Applying a Stochastic Computation Graph + DiCE operator

36 Views Asked by At

I am following this paper and I cannot workout the example in 3.3. https://arxiv.org/abs/1802.05098

In the paper, they propose the $DICE$ operator and before they give the following example in 3.3:


Let $x \sim Ber(\theta)$ and $f(x,\theta)=x(1-\theta)+(1-x)(1-\theta)$.

The authors calculate the surrogate loss as:

$\mathcal{L} = \theta(1-\theta)+(1-\theta)(1+\theta)$

then they calculate the gradient as

$\nabla_\theta \mathcal{L} = -4 \theta + 1$

they say they "can exactly evaluate all terms". How did they do that?


Note: The surrogate loss is a function that helps to create a non-biased gradient estimator for $\nabla_\theta f$. This means $\nabla_\theta \mathcal{L} = \nabla_\theta \mathbb{E}_x f(x,\theta)$

The part I am confused with is the step from $f(x,\theta)$ to $\mathcal{L}$. How does $x$ disappears?
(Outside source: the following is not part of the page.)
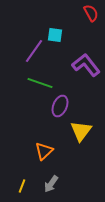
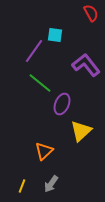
green line: rotated 20 degrees clockwise
purple ellipse: moved 2 px right, 2 px up
yellow triangle: rotated 10 degrees clockwise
Following the steps I get to:

$\mathcal{W} = \{ x \}$ and $c = \{ f \} $

$\mathcal{L}_{DICE} = \sum_{c \in \mathcal{C}} c \cdot DICE(\mathcal{W})$ as per definition

so

$\mathcal{L}_{DICE} = DICE(x) \cdot x (1-\theta)+(1-x)(1-\theta)$

1

There are 1 best solutions below

0
On

The answer is actually quite simple :) doh!

Given that:

$\nabla_\theta \mathcal{L} = \nabla_\theta \mathbb{E}_x f(x,\theta)$

Then: $\mathcal{L} = \mathbb{E}_x f(x,\theta)$

so if

  • $x \sim Ber(\theta)$
  • $f(x,\theta)=x(1-\theta)+(1-x)(1-\theta)$
  • and $\mathbb{E}_x Ber(\theta) = \theta$

then

$\mathcal{L} =\mathbb{E}_x f(x,\theta) = \mathbb{E}_x(x) (1-\theta)+(1-\mathbb{E}_x(x))(1-\theta)$

$\mathcal{L} = \theta (1-\theta)+(1-\theta)(1-\theta)$